§ **The problem**:
Copy word for word the lines from the start of the records through the line that contains "ISO Accreditation", both included.

§ **Listed entries**:
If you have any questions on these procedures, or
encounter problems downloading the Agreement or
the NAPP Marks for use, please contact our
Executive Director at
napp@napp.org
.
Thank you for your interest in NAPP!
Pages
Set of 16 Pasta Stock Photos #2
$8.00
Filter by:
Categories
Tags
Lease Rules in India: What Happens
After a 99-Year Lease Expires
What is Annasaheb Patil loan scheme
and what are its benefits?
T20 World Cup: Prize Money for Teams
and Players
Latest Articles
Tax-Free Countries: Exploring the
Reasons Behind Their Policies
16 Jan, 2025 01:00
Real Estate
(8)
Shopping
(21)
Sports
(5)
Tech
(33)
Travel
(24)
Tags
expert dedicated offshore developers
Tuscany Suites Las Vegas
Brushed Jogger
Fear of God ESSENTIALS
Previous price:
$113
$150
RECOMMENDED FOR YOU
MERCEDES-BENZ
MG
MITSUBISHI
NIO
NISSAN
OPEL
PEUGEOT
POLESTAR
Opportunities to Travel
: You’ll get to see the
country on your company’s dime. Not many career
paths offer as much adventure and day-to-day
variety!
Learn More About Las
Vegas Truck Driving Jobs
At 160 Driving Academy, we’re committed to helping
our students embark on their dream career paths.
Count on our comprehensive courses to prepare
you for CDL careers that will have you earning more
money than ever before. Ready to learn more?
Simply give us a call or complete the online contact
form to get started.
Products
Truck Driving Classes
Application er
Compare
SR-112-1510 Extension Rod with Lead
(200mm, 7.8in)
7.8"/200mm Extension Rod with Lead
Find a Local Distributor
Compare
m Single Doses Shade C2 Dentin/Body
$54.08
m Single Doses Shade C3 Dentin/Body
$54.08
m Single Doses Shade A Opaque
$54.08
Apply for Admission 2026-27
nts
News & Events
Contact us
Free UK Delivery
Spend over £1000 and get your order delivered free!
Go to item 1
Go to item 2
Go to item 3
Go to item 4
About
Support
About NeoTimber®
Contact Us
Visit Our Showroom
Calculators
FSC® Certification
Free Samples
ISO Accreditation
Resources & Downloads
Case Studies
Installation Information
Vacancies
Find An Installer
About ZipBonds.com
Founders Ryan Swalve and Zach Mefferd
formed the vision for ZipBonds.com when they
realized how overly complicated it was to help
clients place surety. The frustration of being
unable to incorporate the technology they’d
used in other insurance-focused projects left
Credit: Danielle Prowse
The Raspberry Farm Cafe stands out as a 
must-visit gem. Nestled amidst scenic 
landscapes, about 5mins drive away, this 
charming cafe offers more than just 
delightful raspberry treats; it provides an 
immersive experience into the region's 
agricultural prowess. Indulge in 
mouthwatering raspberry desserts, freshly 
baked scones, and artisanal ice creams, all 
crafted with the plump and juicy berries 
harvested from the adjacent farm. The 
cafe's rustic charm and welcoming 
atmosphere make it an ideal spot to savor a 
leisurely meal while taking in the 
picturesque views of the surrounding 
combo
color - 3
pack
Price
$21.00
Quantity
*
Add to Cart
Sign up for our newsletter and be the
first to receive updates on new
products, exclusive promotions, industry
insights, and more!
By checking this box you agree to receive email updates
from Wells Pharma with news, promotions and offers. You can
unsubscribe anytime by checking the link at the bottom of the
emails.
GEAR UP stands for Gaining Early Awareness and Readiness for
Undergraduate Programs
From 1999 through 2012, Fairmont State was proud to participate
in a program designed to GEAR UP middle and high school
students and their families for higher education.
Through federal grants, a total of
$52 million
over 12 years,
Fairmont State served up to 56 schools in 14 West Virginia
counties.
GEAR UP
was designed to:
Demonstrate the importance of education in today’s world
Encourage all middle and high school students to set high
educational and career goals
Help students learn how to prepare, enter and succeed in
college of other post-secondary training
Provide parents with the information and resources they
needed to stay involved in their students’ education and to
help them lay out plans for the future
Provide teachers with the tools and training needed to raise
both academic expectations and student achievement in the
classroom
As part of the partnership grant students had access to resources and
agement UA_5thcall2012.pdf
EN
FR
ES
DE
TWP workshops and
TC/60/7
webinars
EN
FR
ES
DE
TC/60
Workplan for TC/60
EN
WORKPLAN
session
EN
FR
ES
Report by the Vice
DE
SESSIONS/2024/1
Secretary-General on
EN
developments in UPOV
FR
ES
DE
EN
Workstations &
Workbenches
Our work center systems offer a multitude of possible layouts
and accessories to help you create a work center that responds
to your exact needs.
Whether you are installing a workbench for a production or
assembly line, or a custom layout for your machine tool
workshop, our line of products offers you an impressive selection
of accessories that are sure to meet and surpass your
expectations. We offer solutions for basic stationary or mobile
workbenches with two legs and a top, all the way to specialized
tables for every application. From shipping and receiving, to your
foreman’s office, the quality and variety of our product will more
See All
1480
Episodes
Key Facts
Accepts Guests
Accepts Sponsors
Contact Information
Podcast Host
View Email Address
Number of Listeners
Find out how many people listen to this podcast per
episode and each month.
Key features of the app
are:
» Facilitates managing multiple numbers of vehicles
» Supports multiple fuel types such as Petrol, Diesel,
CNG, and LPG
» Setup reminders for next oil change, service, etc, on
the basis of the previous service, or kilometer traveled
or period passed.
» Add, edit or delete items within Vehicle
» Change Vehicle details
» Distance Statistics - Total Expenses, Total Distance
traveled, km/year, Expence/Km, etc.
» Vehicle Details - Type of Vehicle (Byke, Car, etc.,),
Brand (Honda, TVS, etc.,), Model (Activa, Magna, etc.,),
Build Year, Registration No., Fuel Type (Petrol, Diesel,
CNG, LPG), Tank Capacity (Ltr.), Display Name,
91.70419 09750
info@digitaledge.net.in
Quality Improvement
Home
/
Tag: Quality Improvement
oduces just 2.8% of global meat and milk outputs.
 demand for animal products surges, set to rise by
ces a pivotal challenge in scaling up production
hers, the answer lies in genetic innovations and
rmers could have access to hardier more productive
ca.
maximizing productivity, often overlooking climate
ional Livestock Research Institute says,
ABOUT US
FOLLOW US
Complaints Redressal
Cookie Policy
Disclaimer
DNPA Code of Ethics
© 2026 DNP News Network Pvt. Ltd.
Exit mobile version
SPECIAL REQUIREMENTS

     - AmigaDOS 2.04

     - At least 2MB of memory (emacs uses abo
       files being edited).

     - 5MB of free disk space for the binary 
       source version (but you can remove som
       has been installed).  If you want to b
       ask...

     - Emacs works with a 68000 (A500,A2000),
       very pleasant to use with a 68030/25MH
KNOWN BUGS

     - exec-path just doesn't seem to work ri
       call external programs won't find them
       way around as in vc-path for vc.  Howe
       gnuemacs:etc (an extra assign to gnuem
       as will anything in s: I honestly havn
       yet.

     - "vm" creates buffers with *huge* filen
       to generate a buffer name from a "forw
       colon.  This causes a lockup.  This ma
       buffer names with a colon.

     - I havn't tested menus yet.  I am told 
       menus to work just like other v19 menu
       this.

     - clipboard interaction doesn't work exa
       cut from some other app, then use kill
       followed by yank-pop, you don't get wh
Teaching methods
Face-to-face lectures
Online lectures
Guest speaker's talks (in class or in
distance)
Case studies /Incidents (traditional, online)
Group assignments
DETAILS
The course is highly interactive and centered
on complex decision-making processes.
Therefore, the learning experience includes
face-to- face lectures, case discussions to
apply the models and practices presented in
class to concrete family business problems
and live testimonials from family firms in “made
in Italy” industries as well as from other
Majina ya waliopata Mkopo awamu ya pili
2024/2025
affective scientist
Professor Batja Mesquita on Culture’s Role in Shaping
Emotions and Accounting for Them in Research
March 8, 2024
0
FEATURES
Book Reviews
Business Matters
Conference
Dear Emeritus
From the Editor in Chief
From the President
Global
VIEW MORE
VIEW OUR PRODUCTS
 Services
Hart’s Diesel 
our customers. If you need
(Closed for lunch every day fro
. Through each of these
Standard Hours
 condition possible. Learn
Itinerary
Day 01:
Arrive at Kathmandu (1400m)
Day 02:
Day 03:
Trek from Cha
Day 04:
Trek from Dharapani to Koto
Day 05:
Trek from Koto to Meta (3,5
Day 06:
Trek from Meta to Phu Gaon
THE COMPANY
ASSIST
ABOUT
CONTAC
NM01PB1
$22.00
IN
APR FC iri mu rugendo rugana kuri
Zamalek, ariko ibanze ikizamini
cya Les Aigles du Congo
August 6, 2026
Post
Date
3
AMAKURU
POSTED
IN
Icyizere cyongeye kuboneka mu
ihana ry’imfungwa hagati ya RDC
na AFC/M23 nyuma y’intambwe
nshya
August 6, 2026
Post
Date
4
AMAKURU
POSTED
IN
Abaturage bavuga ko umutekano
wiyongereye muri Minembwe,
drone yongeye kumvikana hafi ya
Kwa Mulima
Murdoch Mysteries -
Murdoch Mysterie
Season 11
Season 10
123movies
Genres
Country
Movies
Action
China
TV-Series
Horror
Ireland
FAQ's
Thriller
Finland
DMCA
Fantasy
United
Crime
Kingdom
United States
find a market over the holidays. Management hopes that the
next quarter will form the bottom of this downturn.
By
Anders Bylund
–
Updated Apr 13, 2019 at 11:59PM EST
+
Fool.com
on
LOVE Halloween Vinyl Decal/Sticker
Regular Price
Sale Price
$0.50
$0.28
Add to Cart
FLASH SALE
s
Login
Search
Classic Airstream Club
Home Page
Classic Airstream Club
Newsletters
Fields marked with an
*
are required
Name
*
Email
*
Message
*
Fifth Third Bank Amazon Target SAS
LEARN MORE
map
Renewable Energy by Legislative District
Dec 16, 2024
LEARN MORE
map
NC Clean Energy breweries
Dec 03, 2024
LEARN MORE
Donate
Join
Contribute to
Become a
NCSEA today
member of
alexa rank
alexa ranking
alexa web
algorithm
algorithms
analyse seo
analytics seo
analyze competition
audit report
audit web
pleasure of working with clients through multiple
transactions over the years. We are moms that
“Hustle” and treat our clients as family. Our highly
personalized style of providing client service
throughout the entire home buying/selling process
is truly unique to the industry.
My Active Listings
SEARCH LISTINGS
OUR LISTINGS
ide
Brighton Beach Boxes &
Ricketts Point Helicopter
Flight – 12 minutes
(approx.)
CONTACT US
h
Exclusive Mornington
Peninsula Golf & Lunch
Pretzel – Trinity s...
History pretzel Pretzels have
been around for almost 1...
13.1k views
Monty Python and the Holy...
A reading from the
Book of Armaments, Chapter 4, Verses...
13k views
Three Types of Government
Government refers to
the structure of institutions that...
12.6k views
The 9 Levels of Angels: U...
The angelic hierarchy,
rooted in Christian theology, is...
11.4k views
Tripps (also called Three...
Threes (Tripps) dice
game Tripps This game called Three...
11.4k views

§ **Answer section**:
If you have any questions on these procedures, or
encounter problems downloading the Agreement or
the NAPP Marks for use, please contact our
Executive Director at
napp@napp.org
.
Thank you for your interest in NAPP!
Pages
Set of 16 Pasta Stock Photos #2
$8.00
Filter by:
Categories
Tags
Lease Rules in India: What Happens
After a 99-Year Lease Expires
What is Annasaheb Patil loan scheme
and what are its benefits?
T20 World Cup: Prize Money for Teams
and Players
Latest Articles
Tax-Free Countries: Exploring the
Reasons Behind Their Policies
16 Jan, 2025 01:00
Real Estate
(8)
Shopping
(21)
Sports
(5)
Tech
(33)
Travel
(24)
Tags
expert dedicated offshore developers
Tuscany Suites Las Vegas
Brushed Jogger
Fear of God ESSENTIALS
Previous price:
$113
$150
RECOMMENDED FOR YOU
MERCEDES-BENZ
MG
MITSUBISHI
NIO
NISSAN
OPEL
PEUGEOT
POLESTAR
Opportunities to Travel
: You’ll get to see the
country on your company’s dime. Not many career
paths offer as much adventure and day-to-day
variety!
Learn More About Las
Vegas Truck Driving Jobs
At 160 Driving Academy, we’re committed to helping
our students embark on their dream career paths.
Count on our comprehensive courses to prepare
you for CDL careers that will have you earning more
money than ever before. Ready to learn more?
Simply give us a call or complete the online contact
form to get started.
Products
Truck Driving Classes
Application er
Compare
SR-112-1510 Extension Rod with Lead
(200mm, 7.8in)
7.8"/200mm Extension Rod with Lead
Find a Local Distributor
Compare
m Single Doses Shade C2 Dentin/Body
$54.08
m Single Doses Shade C3 Dentin/Body
$54.08
m Single Doses Shade A Opaque
$54.08
Apply for Admission 2026-27
nts
News & Events
Contact us
Free UK Delivery
Spend over £1000 and get your order delivered free!
Go to item 1
Go to item 2
Go to item 3
Go to item 4
About
Support
About NeoTimber®
Contact Us
Visit Our Showroom
Calculators
FSC® Certification
Free Samples
ISO Accreditation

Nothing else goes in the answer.